Il più delle volte ci arrivi … a quel punto
e non trovi nessuno ad attenderti.
Questa è tristezza, il vero volto della
tristezza…. “ Vincenzo Calafiore
17-08-19 L.633/41 Proprietà
Intellettuale Riservata
In queste notti di luglio arse e deserte che ci si può aspettare se non il rimanere a fissare il cielo in cerca di qualcosa, cielo di tante stelle come dagli altopiani del Turkestan, vicine, così vicine da poterle toccare con le punta delle dita.
Accendo una sigaretta, come fanno tutti i Comandanti di nave,no, per fumare, ma per vedere se c’è qualche bava di aria.
E’ come essere in mare aperto a Sud in direzione dell’isola che non c’è, su una barca prigioniera della mogia di un mare non mare; le vele piene di vento si svuotano, si gonfiano al contrario e la barca ha un tremito da prua a poppa, è un brivido di freddo che dalle spalle scende giù fino alle gambe, come se si spegnesse il fuoco, vacillo, dinanzi al ricordo di lei che chissà su quale isola sperduta è prigioniera di un’apparente bonaccia.
In una notte come questa, che cosa ci si può aspettare?
Se non il desiderio di averti quì o di farsi ricordare da te?
Passata più ad ascoltare certe voci che vengono da lontano e troppo velocemente se ne vanno via tanto da non poterle ricordare, non poterle imparare!
Che cosa ci si può aspettare se non la nostalgia di te, che si muove come aria da respirare, tanto da farmi ritornare da te!
Amore così pieno da farmi ubriacare con un bicchiere vuoto di vino alle soglie di un mattino maledettamente vuoto, maledettamente silenzioso.
Io ti amo e in queste notti l’ho potuto raccontare al mare che sempre più m’avvicina a te che non ti fai mai bastare, che sbalzi tra occhi e labbra, mani e anima, dimmi perché mai ti fermi qui a questa soglia di sabbia bianca perlata di luna?
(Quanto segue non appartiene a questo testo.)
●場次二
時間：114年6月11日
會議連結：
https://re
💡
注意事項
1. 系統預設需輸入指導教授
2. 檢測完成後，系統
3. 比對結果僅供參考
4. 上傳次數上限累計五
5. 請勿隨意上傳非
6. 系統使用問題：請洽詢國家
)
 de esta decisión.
Questo non può bastare sai?
Non può mai bastare un tuo sì in mezzo a un oceano di solitudine.
Non può bastare e viene quasi voglia di lasciarsi andare come un treno in una lunga corsa che è quasi un addio, che sa già di addio.
Il tuo respiro è un vento di montagna secco e rovente lo stesso di quelle notti passate su certe rive come ombre nelle ombre della notte nei chiaroscuri lunari.
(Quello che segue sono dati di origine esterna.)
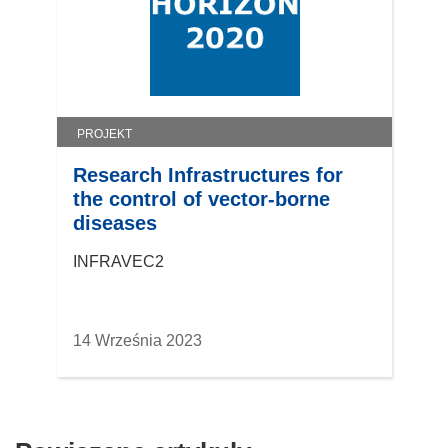
r
z
y
s
i
ę
PROJEKT
w
n
Research Infrastructures for
o
the control of vector-borne
w
diseases
y
INFRAVEC2
m
o
k
n
14 Września 2023
i
e
)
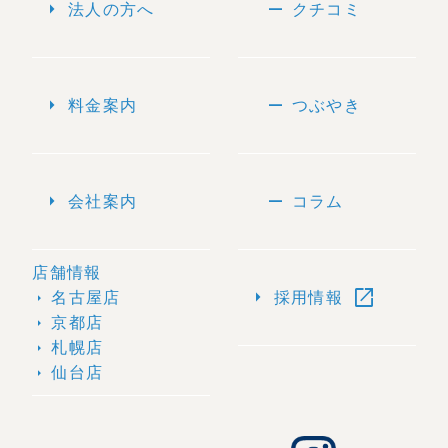
arrow_right
remove
法人の方へ
クチコミ
arrow_right
remove
料金案内
つぶやき
arrow_right
remove
会社案内
コラム
店舗情報
open_in_new
arrow_right
名古屋店
採用情報
arrow_right
京都店
arrow_right
札幌店
arrow_right
仙台店
arrow_right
In questa notte ferita vorrei averti qui: per dirti che ti amo.
Da lontano giungono leggere note di sirtaki, l’animo si accende, il fuoco arde le mie mani sentono le tue, dita che si sfiorano, sfiorarsi e baciarsi rotolando come ciottoli tra le braccia della risacca.
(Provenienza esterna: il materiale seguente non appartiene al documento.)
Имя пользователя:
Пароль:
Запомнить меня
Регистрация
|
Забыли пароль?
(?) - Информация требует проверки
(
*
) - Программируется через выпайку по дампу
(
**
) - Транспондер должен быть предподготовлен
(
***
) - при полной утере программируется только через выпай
Si me lo ricordo il sapore delle tue labbra…..
Ti amo.
Di un amore che forse non sono in grado di descrivere
forse unico, forse così a modo mio.
Ma nonostante tutto ci sono state volte che ho riso e pianto, pensandoti e immaginandoti; le braccia si allungano nel vuoto e torna quella strana sensazione di solitudine che ferisce e umilia.
In queste notti arse e piene di stelle,a mancare sei solo tu.